====== EXERCISE INPUT ======
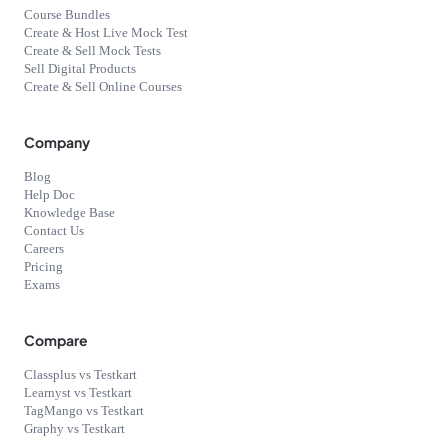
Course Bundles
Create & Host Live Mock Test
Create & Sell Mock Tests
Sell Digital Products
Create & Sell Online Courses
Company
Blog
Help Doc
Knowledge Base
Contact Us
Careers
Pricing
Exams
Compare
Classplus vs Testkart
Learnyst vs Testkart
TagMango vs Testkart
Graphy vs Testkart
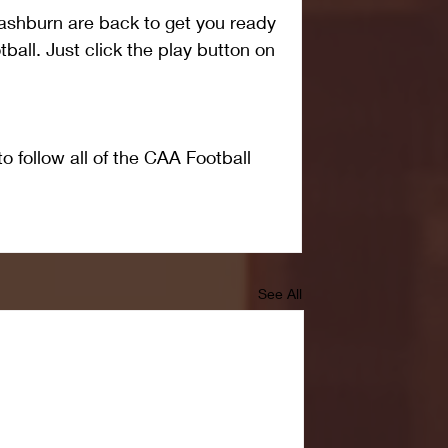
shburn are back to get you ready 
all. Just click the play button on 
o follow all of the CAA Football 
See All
======
====== EXERCISE INPUT ======
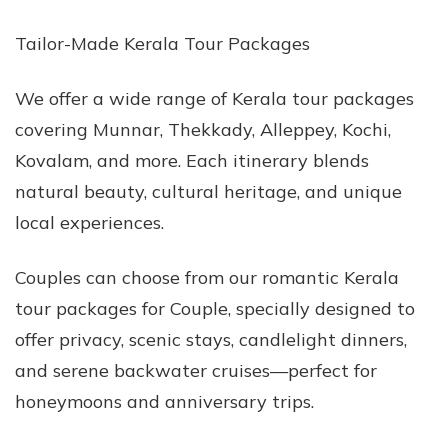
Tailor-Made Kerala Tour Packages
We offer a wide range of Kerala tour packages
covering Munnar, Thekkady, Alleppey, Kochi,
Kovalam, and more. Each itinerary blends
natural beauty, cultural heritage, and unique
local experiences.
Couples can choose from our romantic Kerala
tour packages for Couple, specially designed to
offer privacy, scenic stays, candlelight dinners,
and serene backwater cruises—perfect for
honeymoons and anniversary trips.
======
:: TASK TO COMPLETE ::
Lines with "Sell": copy every one of them from the listing above.

:: WRITTEN SOLUTION ::
Create & Sell Mock Tests
Sell Digital Products
Create & Sell Online Courses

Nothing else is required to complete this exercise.